Partial‑line write miss
For partial writes, we must fetch the existing line from lower memory before merging the new bytes. We also need MSHR space to track the miss.
func (ds *directoryStage) writePartialLineMiss(trans *transaction) bool {
write := trans.write
cachelineID, _ := getCacheLineID(write.Address, ds.cache.log2BlockSize)
if ds.cache.mshr.IsFull() { return false }
victim := ds.cache.directory.FindVictim(cachelineID)

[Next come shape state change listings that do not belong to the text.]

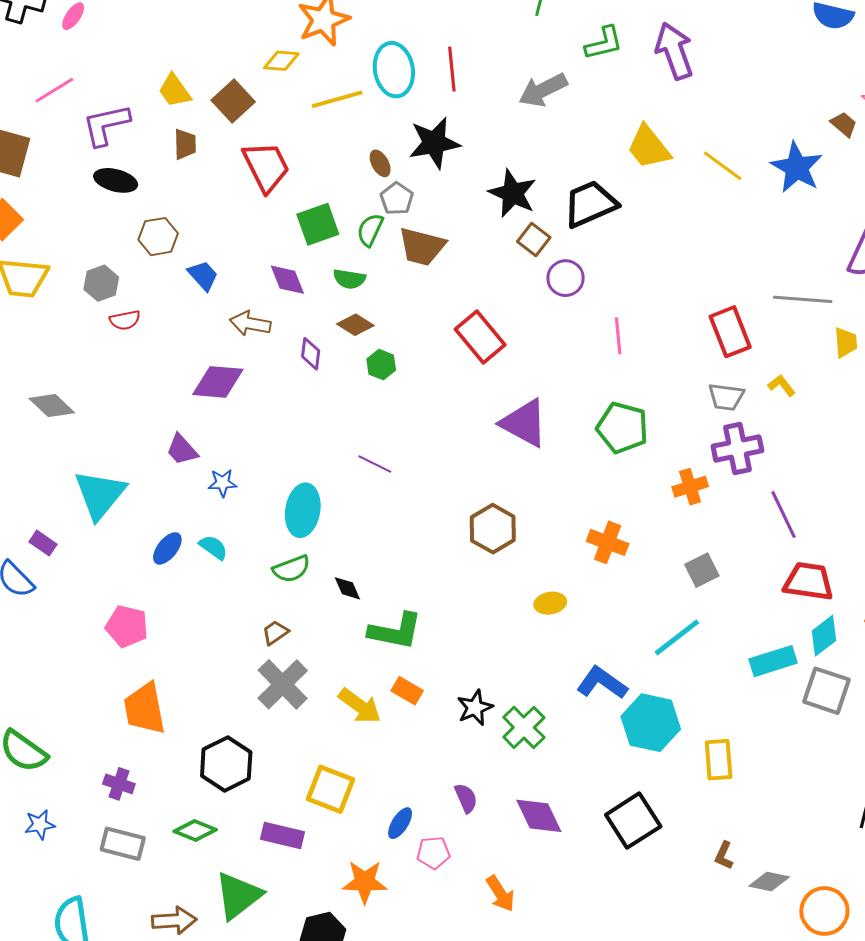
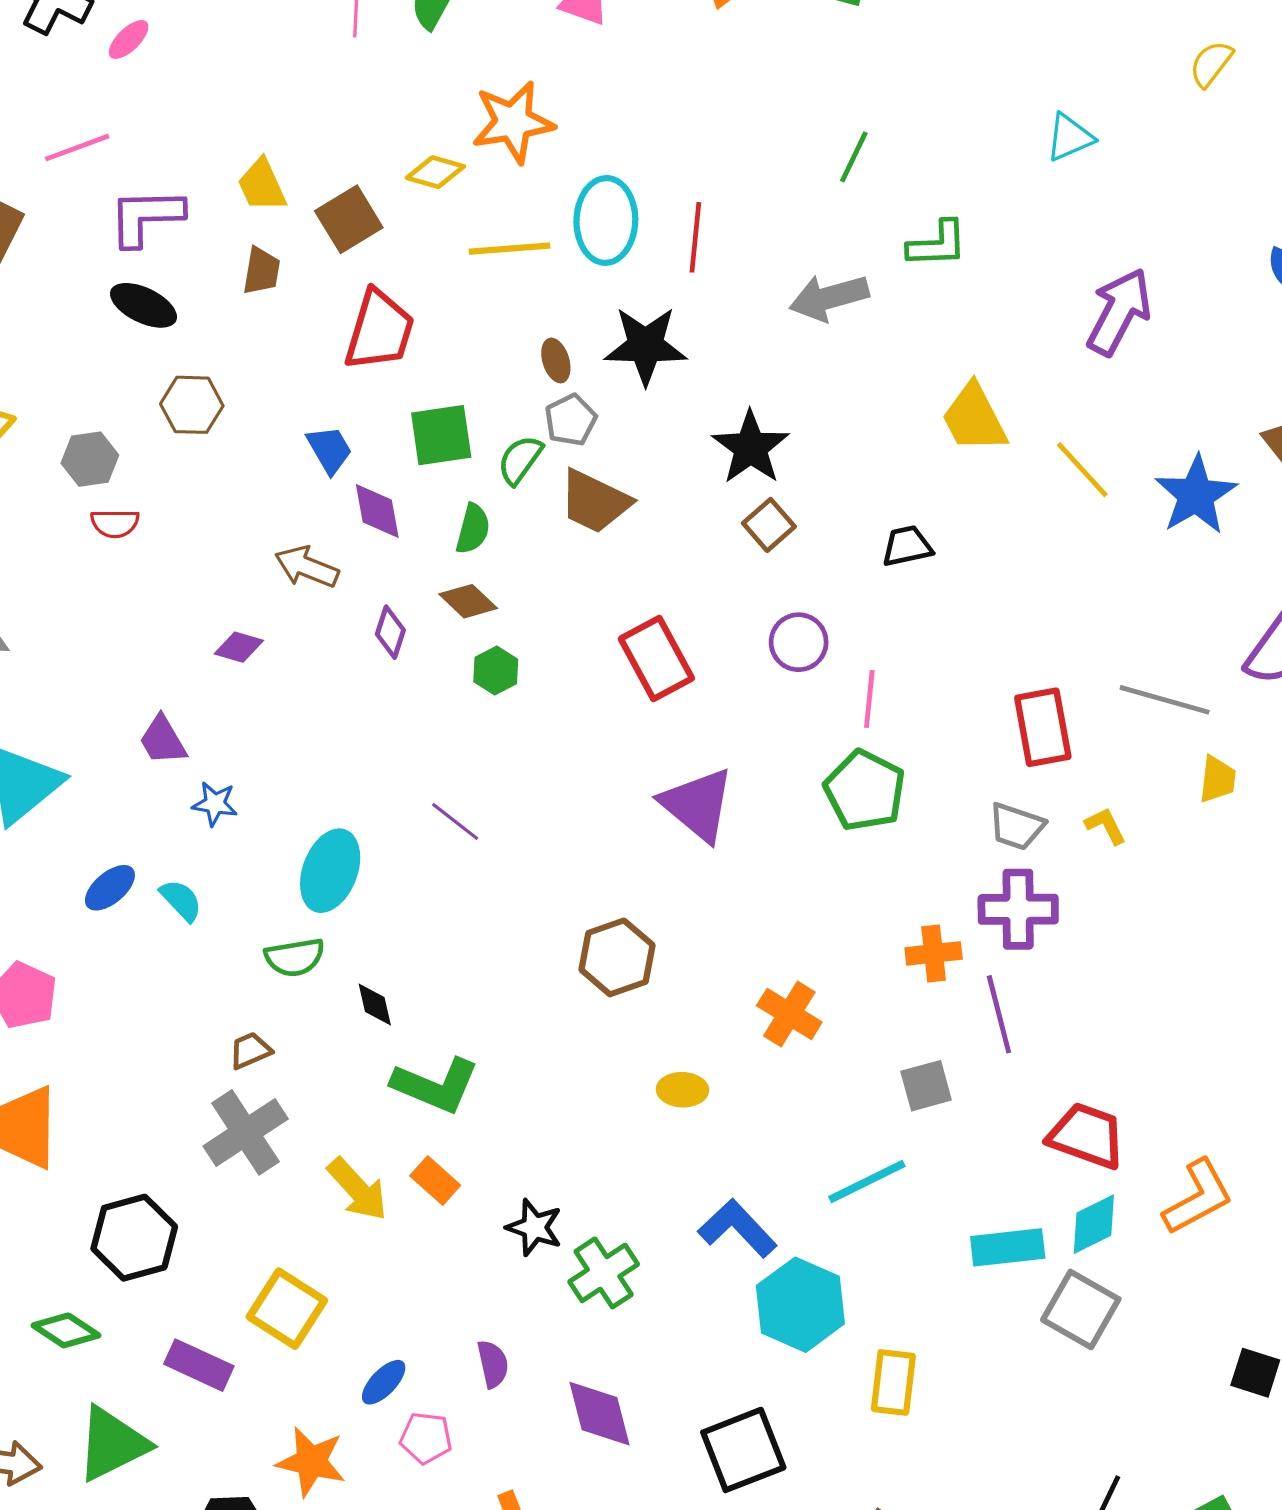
purple arrow: (674, 51) -> (1119, 312), moved, turned 36
red trapezoid: (266, 167) -> (379, 330), turned 32
black trapezoid: (590, 204) -> (907, 546), moved, size x0.6
blue trapezoid: (203, 276) -> (329, 450), moved
purple circle: (566, 278) -> (799, 642), moved
green semicircle: (349, 279) -> (473, 529), turned -96
purple diamond: (218, 382) -> (239, 647), size x0.6
green pentagon: (622, 428) -> (865, 790), moved
purple line: (783, 514) -> (999, 1014), moved
black star: (475, 708) -> (534, 1227), turned 30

if victim.IsLocked || victim.ReadCount > 0 { return false }
if ds.needEviction(victim) { return ds.evict(trans, victim) }
return ds.fetch(trans, victim)
}
If eviction is needed (dirty victim), we evict first, then fetch the new line (the evict
helper will set up MSHR and the appropriate actions). Otherwise, we set up a direct fetch via fetch
, which allocates the MSHR, pre‑allocates the block, and programs a writeBufferFetch
command.
Full‑line detection
Full‑line writes are detected by write length and dirty mask coverage:
func (ds *directoryStage) isWritingFullLine(write *mem.WriteReq) bool {
if len(write.Data) != (1 << ds.cache.log2BlockSize) { return false }
if write.DirtyMask != nil {
for _, dirty := range write.DirtyMask {
if !dirty { return false }
}
}
return true
}
This allows the directory to skip fetches and MSHR allocation when the incoming write completely overwrites a line.